Aim of the exercise: Skip the pictures. Output only the lines below starting at the line with "HAMZALA Inc. (441, 63)" and ending at the line with "Charter (508, 27)", both ends included, exactly as they are.
++++ The records ++++
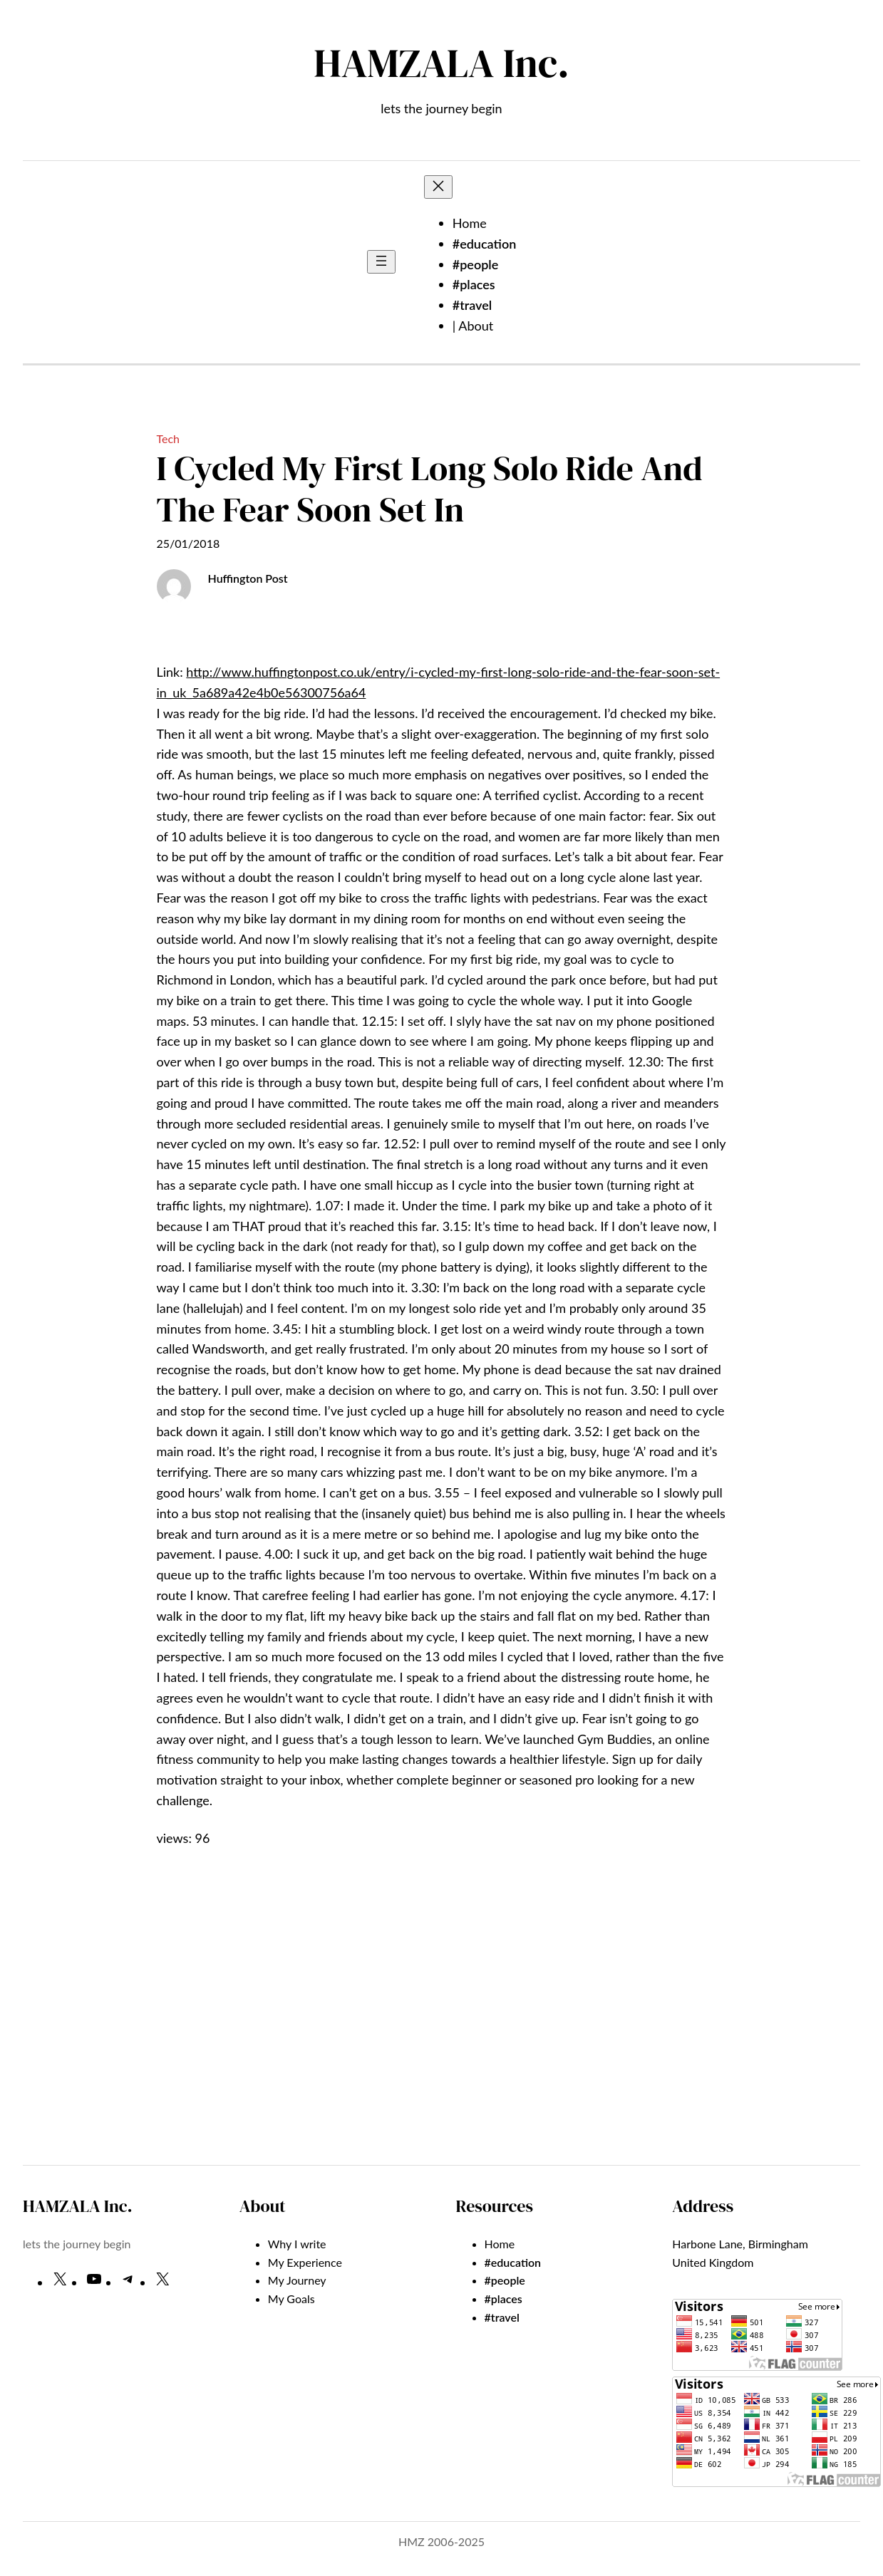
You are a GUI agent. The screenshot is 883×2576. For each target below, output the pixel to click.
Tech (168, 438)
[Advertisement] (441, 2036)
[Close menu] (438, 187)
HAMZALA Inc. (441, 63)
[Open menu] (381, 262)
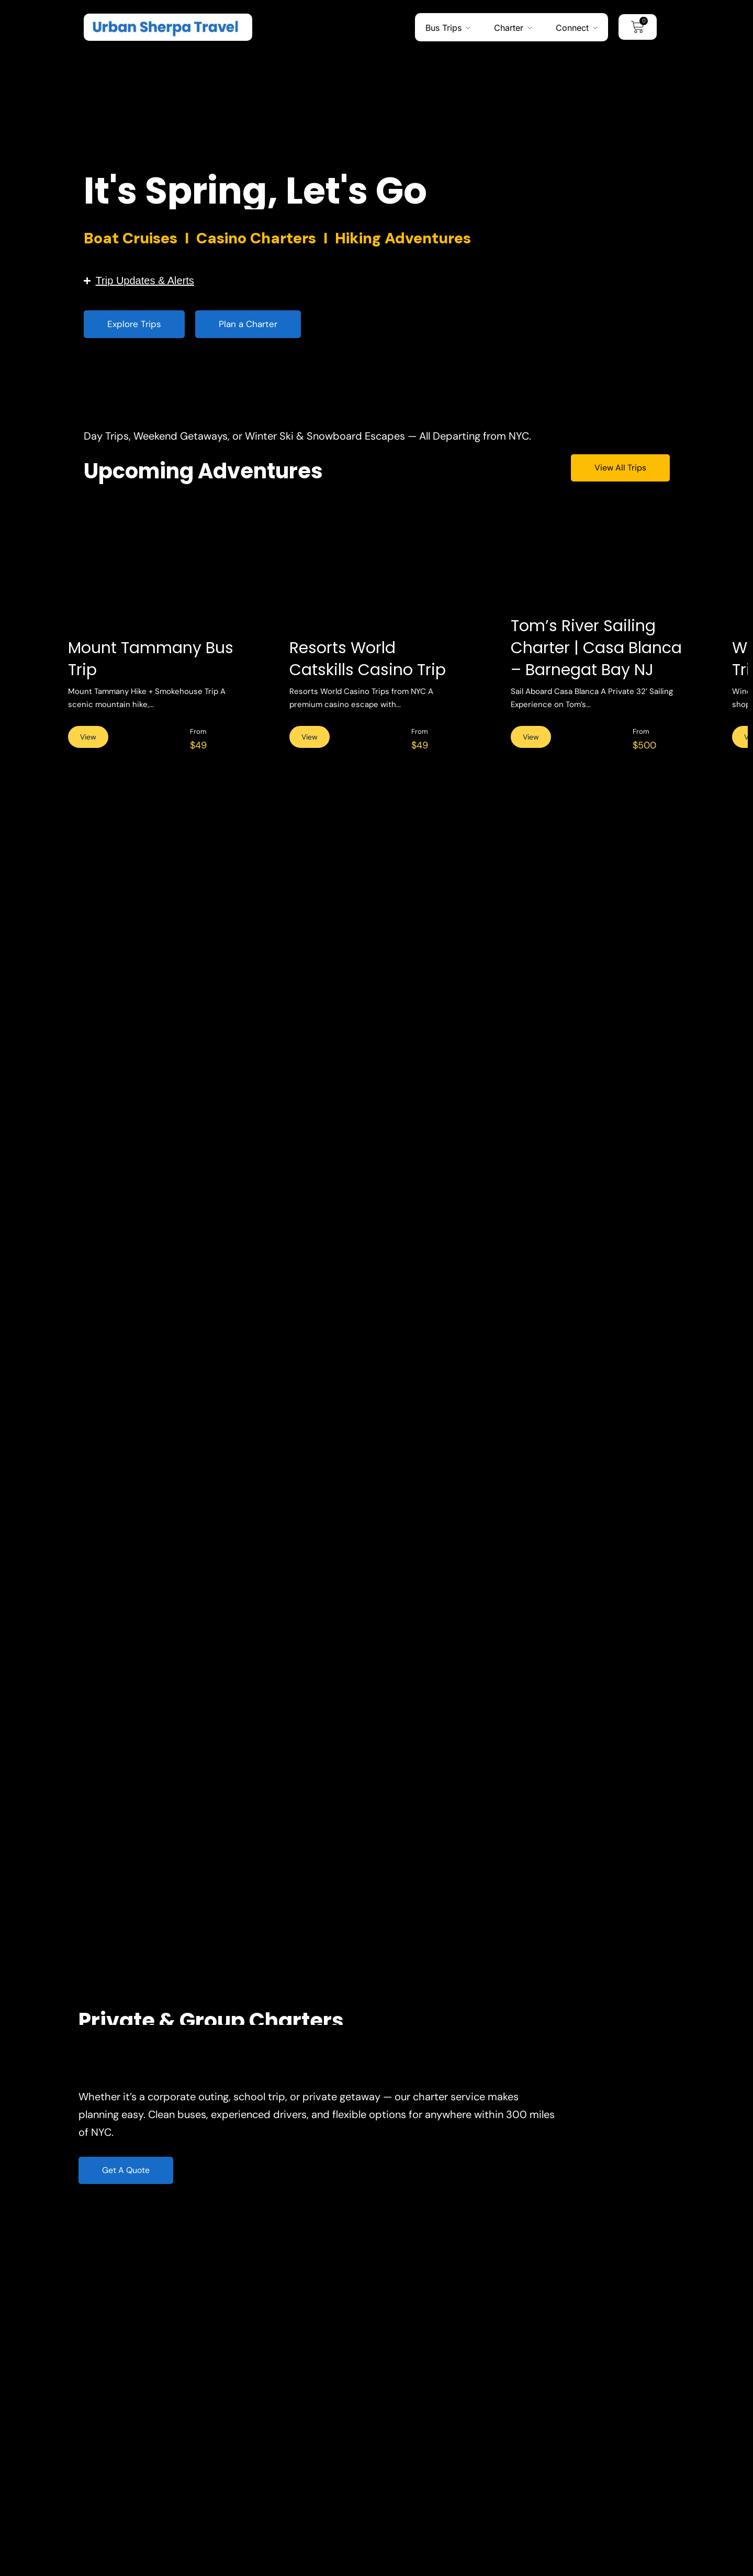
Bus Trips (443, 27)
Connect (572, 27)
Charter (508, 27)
++++
++++ The records ++++
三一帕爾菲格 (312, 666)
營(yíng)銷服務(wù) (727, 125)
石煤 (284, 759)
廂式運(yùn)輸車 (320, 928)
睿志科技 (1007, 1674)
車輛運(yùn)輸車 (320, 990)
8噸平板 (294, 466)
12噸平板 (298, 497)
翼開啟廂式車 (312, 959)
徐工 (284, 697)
++++
++++ The records ++++
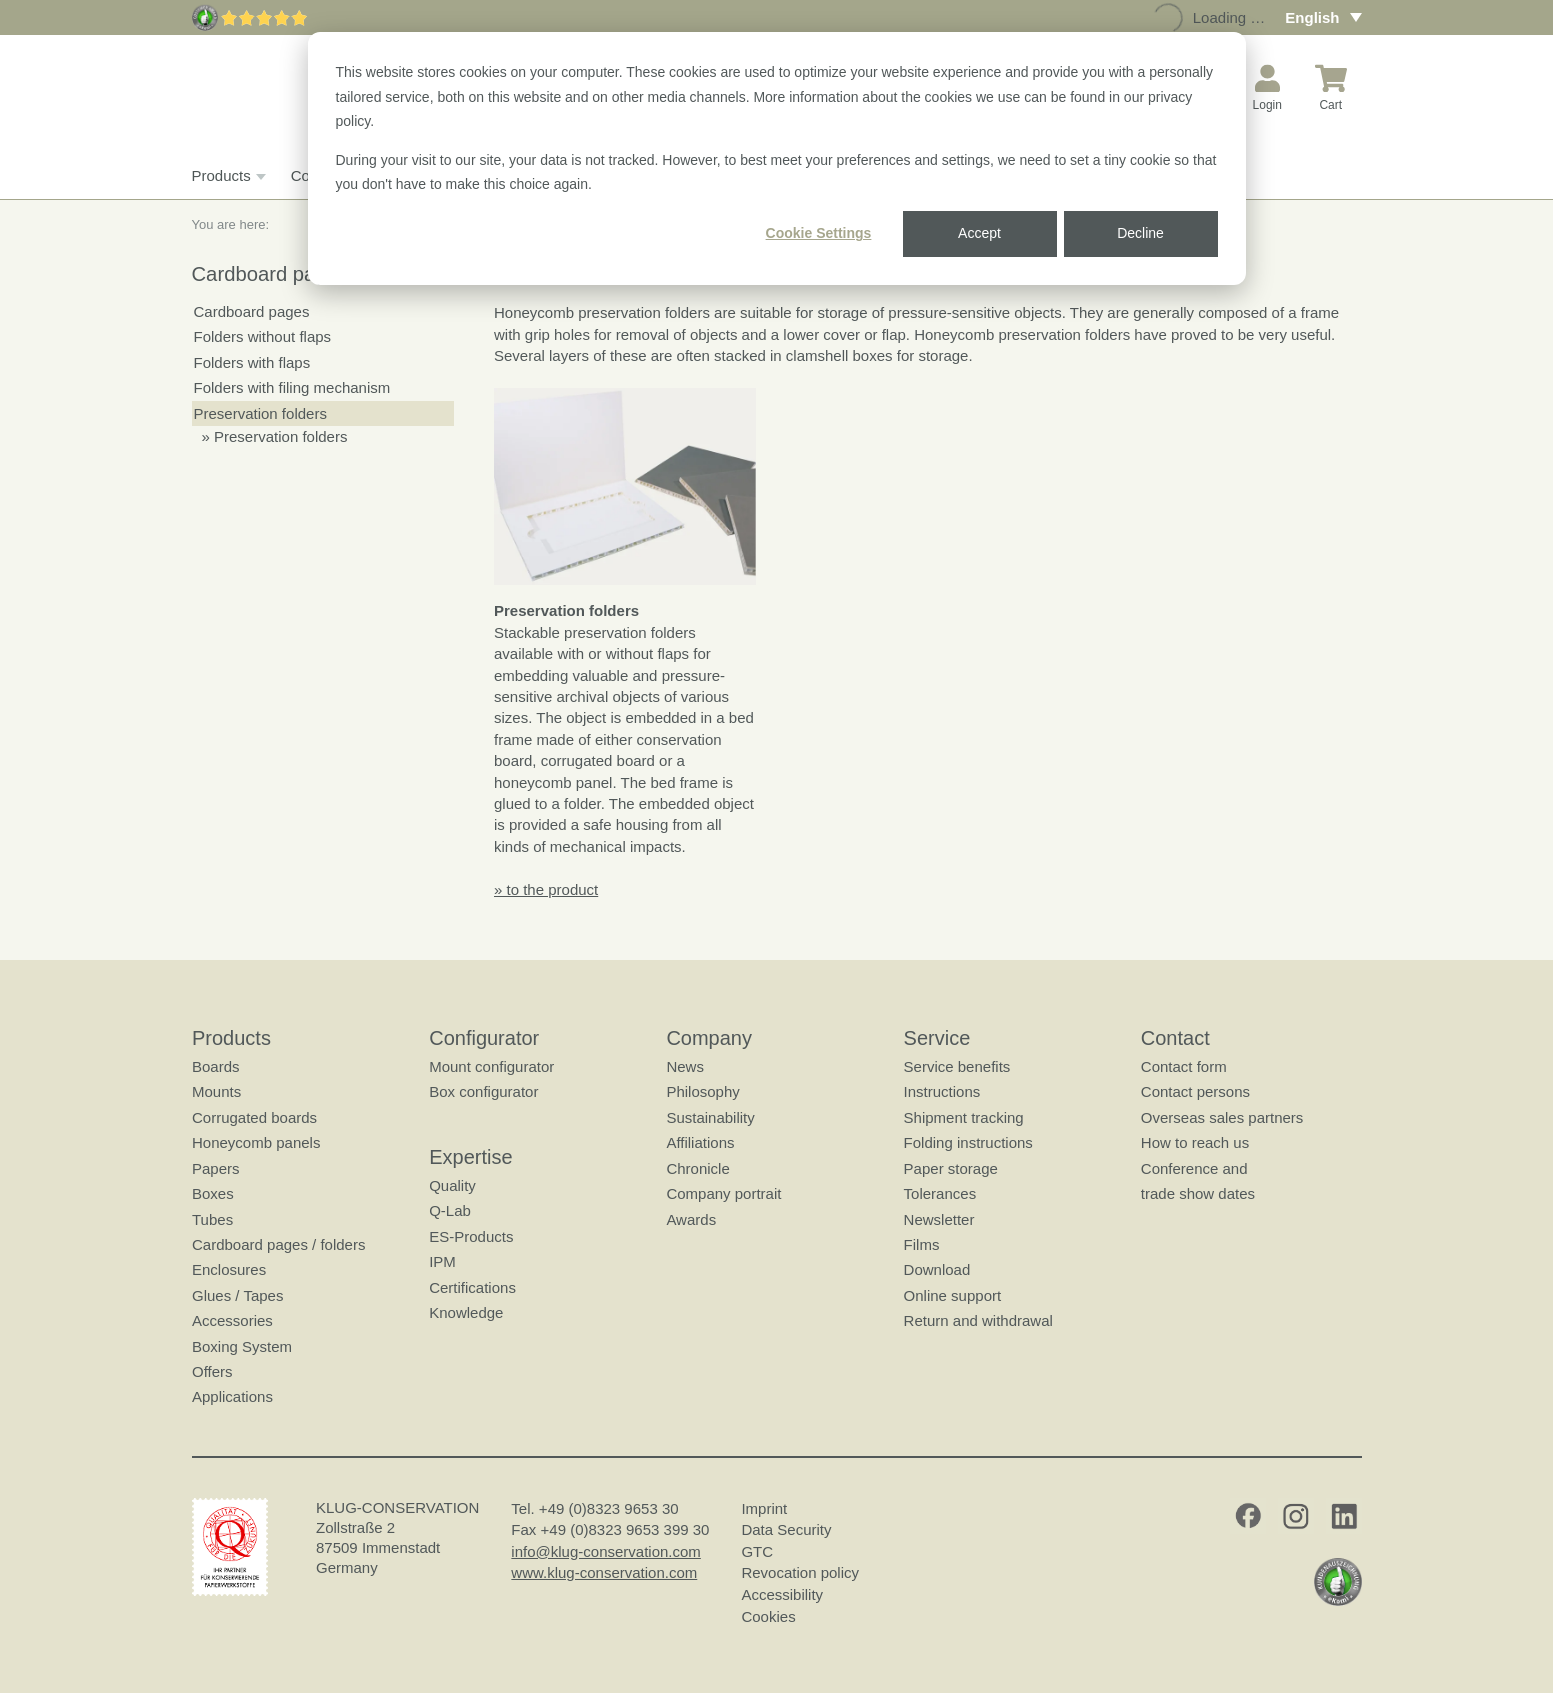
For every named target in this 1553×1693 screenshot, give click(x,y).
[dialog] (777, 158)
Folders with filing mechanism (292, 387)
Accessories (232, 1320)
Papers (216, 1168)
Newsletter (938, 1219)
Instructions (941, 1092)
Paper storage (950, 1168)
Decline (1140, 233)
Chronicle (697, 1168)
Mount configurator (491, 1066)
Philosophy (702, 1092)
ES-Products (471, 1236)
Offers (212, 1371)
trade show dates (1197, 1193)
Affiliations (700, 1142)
++++
Task output:
HAMZALA Inc. (441, 63)
[Open menu] (381, 262)
Bus Trips (443, 27)
Connect (572, 27)
Charter (508, 27)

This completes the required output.